Before the king I come report to make,

Then husht and peace for noble Tristrame's sake
My liege, I went this morning on my quest,

My hound did sticke, and seem'd to vent some beast.

I held him short, and drawing after him,
I might behold the hart was feeding trym;
His head was high, and large in each degree,
Well paulmed eke, and seem'd full sound to be,
Of colour browne, he beareth eight and tenne,
Of stately height and long he seemed then.
His beam seem'd great, in good proportion led,
Well barred and round, well pearled neare his head.
He seemed fayre tweene blacke and berrie brounde,
He seemes well fed by all the signes I found.
For when I had well marked him with eye,
I stept aside, to watch where he would lye.
And when I so had wayted full an houre,
That he might be at layre and in his boure,
I cast about to harbour him full sure;
My hound by sent did me thereof assure

Then if he ask what slot or view I found,

I say the slot or view was long on ground;

The toes were great, the joynt bones round and short,
The shinne bones large, the dew-claws close in port:
Short ioynted was he, hollow-footed eke,

And hart to hunt as any man can seeke.

The Art of Venerie, ut supra, p. 96.

NOTES TO CANTO FOURTH.

Note I.

When Denmark's Raven soar'd on high,
Triumphant through Northumbrian sky,
Till, hovering near, their fatal croak

Bade Reged's Britons dread the yoke.—P. 143.

About the year of God 866, the Danes, under their celebrated leaders Inguar (more properly Agnar) and Hubba, sons, it is said, of the still more celebrated Regnar Lodbrog, invaded Northumberland, bringing with them the magical standard, so often mentioned in poetry, called REAFEN, or Raunfan, from its bearing the figure of a raven :

Wrought by the sisters of the Danish king,
Of furious Ivar in a midnight hour:

While the sick moon, at their enchanted song
Wrapt in pale tempest, labour'd thro' the clouds.
The demons of destruction then, they say,
Were all abroad; and, mixing with the woof
Their baleful power, the sisters ever sung;
"Shake, standard, shake this ruin on our foes."
Thomson and Mallet's Alfred.

The Danes renewed and extended their incursions, and begun to colonize, establishing a kind of capital at York, from which they spread their conquests and incursions in every direction.

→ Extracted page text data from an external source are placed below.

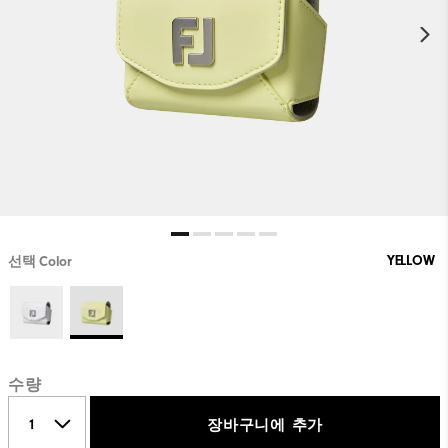
YELLOW
선택 Color
수량
장바구니에 추가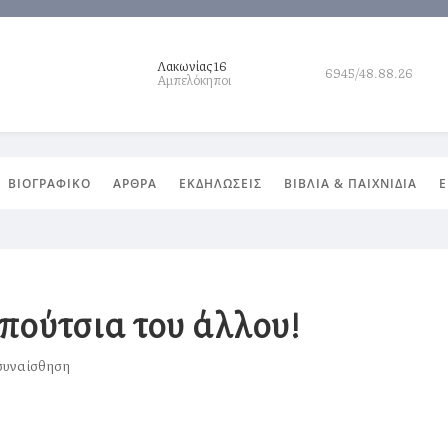
Λακωνίας 16
6945/48.88.26
Αμπελόκηποι
ΒΙΟΓΡΑΦΙΚΟ
ΑΡΘΡΑ
ΕΚΔΗΛΩΣΕΙΣ
ΒΙΒΛΙΑ & ΠΑΙΧΝΙΔΙΑ
Ε
πούτσια του άλλου!
συναίσθηση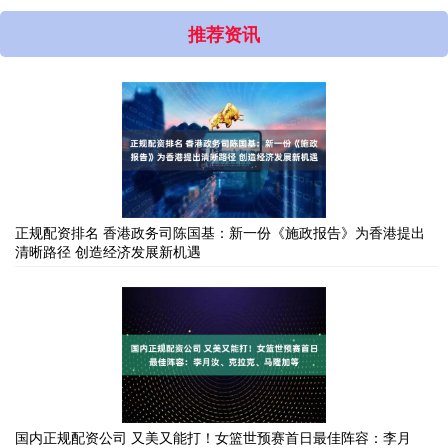
推荐资讯
正规配资排名 香港政务司陈国基：新一份《施政报告》为香港提出
清晰路径 创造经济发展新机遇
国内正规配资公司 又美又能打！女篮世预赛首日最佳阵容：李月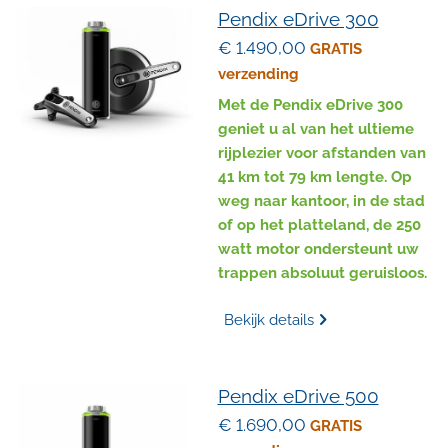
Pendix eDrive 300
€ 1.490,00
GRATIS
verzending
Met de Pendix eDrive 300
geniet u al van het ultieme
rijplezier voor afstanden van
41 km tot 79 km lengte. Op
weg naar kantoor, in de stad
of op het platteland, de 250
watt motor ondersteunt uw
trappen absoluut geruisloos.
Bekijk details
Pendix eDrive 500
€ 1.690,00
GRATIS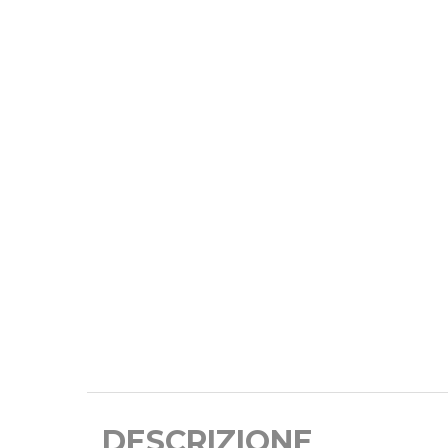
DESCRIZIONE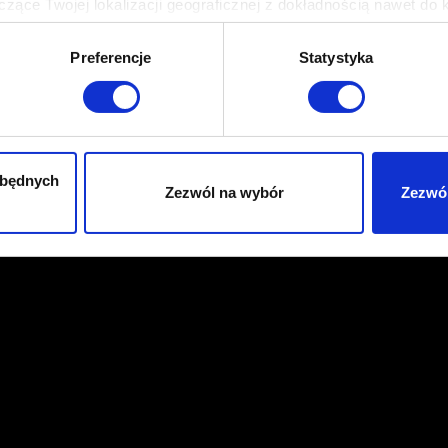
zące Twojej lokalizacji geograficznej z dokładnością nawet do 
rządzenie, aktywnie analizując charakteryzującego je zbiory dany
Preferencje
Statystyka
 tego, jak Twoje osobiste dane są przetwarzane oraz ustaw wła
plików cookie możesz zmienić lub wycofać swoją zgodę w dowolne
do spersonalizowania treści i reklam, aby oferować funkcje sp
ormacje o tym, jak korzystasz z naszej witryny, udostępniamy p
zbędnych
Zezwól na wybór
Zezwól
Partnerzy mogą połączyć te informacje z innymi danymi otrzym
nia z ich usług. Kontynuując korzystanie z naszej witryny, zga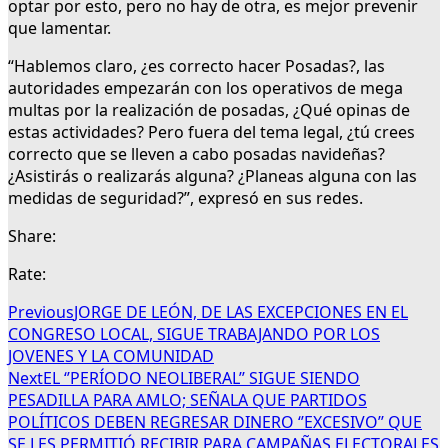
optar por esto, pero no hay de otra, es mejor prevenir
que lamentar.
“Hablemos claro, ¿es correcto hacer Posadas?, las
autoridades empezarán con los operativos de mega
multas por la realización de posadas, ¿Qué opinas de
estas actividades? Pero fuera del tema legal, ¿tú crees
correcto que se lleven a cabo posadas navideñas?
¿Asistirás o realizarás alguna? ¿Planeas alguna con las
medidas de seguridad?”, expresó en sus redes.
Share:
Rate:
Previous
JORGE DE LEÓN, DE LAS EXCEPCIONES EN EL
CONGRESO LOCAL, SIGUE TRABAJANDO POR LOS
JOVENES Y LA COMUNIDAD
Next
EL ‘’PERÍODO NEOLIBERAL’’ SIGUE SIENDO
PESADILLA PARA AMLO; SEÑALA QUE PARTIDOS
POLÍTICOS DEBEN REGRESAR DINERO ‘’EXCESIVO’’ QUE
SE LES PERMITIÓ RECIBIR PARA CAMPAÑAS ELECTORALES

Stanmore, which divides the mountains of Westmoreland and Cumberland, was probably the boundary of the Danish kingdom in that direction. The district to the west, known in ancient British history by the name of Reged, had never been conquered by the Saxons, and continued to maintain a precarious independence until it was ceded to Malcolm, King of Scots, by William the Conqueror, probably on account of its similarity in language and manners to the neighbouring British kingdom of Strath-Clyde.

Upon the extent and duration of the Danish sovereignty in Northumberland, the curious may consult the various autholities quoted in the Gesta et Vestigia Danorum extra Daniam, vol. II. p. 40. The most powerful of their Northumbrian leaders seems to have been Ivar, called, from the extent of his conquests, Widfami, that is, The Strider.